Il est probable que les émissions baisseraient plus vite dans un premier temps, comme on a pu le constater en 2020, où la paix sociale fut financée par l’endettement. Mais, à mesure que les ressources financières s’amenuiseraient, l’intensité technologique de l’économie diminuerait, et avec elle le facteur à l’origine de la dématérialisation de l’économie et de la baisse des émissions. Les ressources allouées à l’innovation énergétique se tariraient faute de revenu, fermant la porte aux futures énergies décarbonées – on songe à la fusion nucléaire – ou d’extraction du CO2 atmosphérique. Au bout du compte, il n’est pas sûr que les émissions baissent plus vite que si la croissance s’était poursuivie, avec un renforcement des politiques de décarbonation de l’économie par des investissements publics et des incitations économiques comme un prix élevé et croissant du carbone. On aurait opté pour une baisse du niveau de vie et probablement opéré un virage illibéral, sans aucune garantie que le résultat visé – une baisse plus rapide des émissions – soit au rendez-vous.

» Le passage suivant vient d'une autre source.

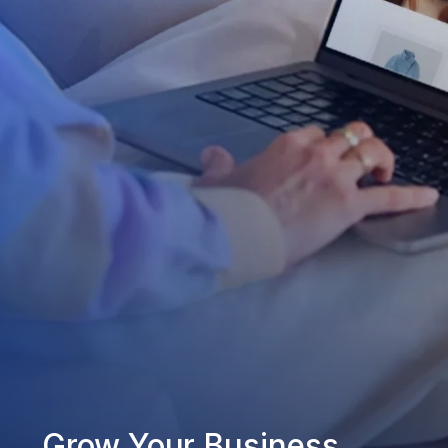
Grow Your Business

Mais il y a pire. On a vu que, dans les pays en rattrapage économique, la relation entre croissance économique et émissions était positive. Or, comme le remarquait Nordhaus il y a cinquante ans, les émissions de CO2 créent une externalité négative mondiale, pas locale. Si la France réduisait ses émissions à zéro demain, pratiquement rien ne changerait pour le climat. Donner la possibilité aux pays en rattrapage d’inverser la relation croissance/émissions est donc crucial pour réduire les émissions mondiales. En optant pour une stratégie peau de chagrin dans les pays riches, on leur ôterait les moyens de transférer les technologies bas-carbone existantes et surtout à venir, faute de ressources financières suffisantes.

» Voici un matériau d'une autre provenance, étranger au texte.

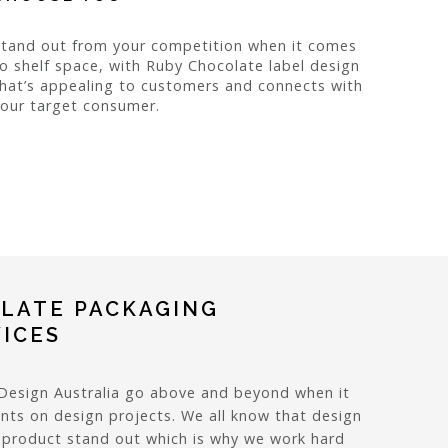
Stand out from your competition when it comes
o shelf space, with Ruby Chocolate label design
hat’s appealing to customers and connects with
our target consumer.
LATE PACKAGING
VICES
Design Australia go above and beyond when it
nts on design projects. We all know that design
r product stand out which is why we work hard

La décroissance, un marché de dupes

La stratégie décroissantiste prise au pied de la lettre apparaît donc comme un marché de dupes. Pour éviter la catastrophe existentielle dont parle Mark Carney, on réduirait les niveaux de vie au prix de dérives autoritaires, on briserait le moteur d’innovation vers des technologies décarbonées, et on ne laisserait aux pays les moins développés d’autre choix que d’utiliser leurs abondantes ressources en charbon pour satisfaire leurs besoins croissants en énergie, comme les économistes et dirigeants indiens le font souvent remarquer. Et l’on ne parviendrait probablement pas à réduire les émissions.

Pour conclure sur une note positive, formons le souhait que la mobilisation de chercheurs venus de disciplines différentes et réunis sous la bannière décroissantiste apporte des méthodes innovatrices, bouscule des idées reçues et mal fondées, et, ainsi, fasse avancer le débat sur les stratégies les mieux à même de réduire rapidement les émissions mondiales, sans recours à la décroissance.

Annexes : Consommation d’énergie et PIB – Émissions de CO2 et PIB, 77 pays

[1] Selon les données de juin 2021 du CPB hollandais.

[2] Avec James Tobin (prix Nobel en 1981), Nordhaus avait écrit en 1972un article qui devrait intéresser les décroissantistes d’aujourd’hui : « Is Growth Obsolete ? » (NBER 7620). Les deux économistes s’intéressaient déjà à la critique de la croissance, proposaient une « mesure du bien-être économique » alternative au PNB, et intégraient les ressources naturelles dans une fonction de production. Ils faisaient remarquer que l’objection des environnementalistes (formalisée dans le rapport Meadows) revenait à considérer qu’il n’y avait pas de substitution possible aux dites matières premières. Leurs propres estimations indiquaient au contraire que la substitution entre ressources d’un côté, capital et travail de l’autre, était élevée.

[3] Coefficient de corrélation entre PIB/habitant et consommation d’énergie primaire/habitant pour un échantillon de 70 pays communs aux bases de données de la Banque mondiale et de l’Annuaire statistique BP 2020. Les calculs portent sur la période 2014-2019.

[4] Selon les données de « BP Statistical Review of World Energy », juillet 2021.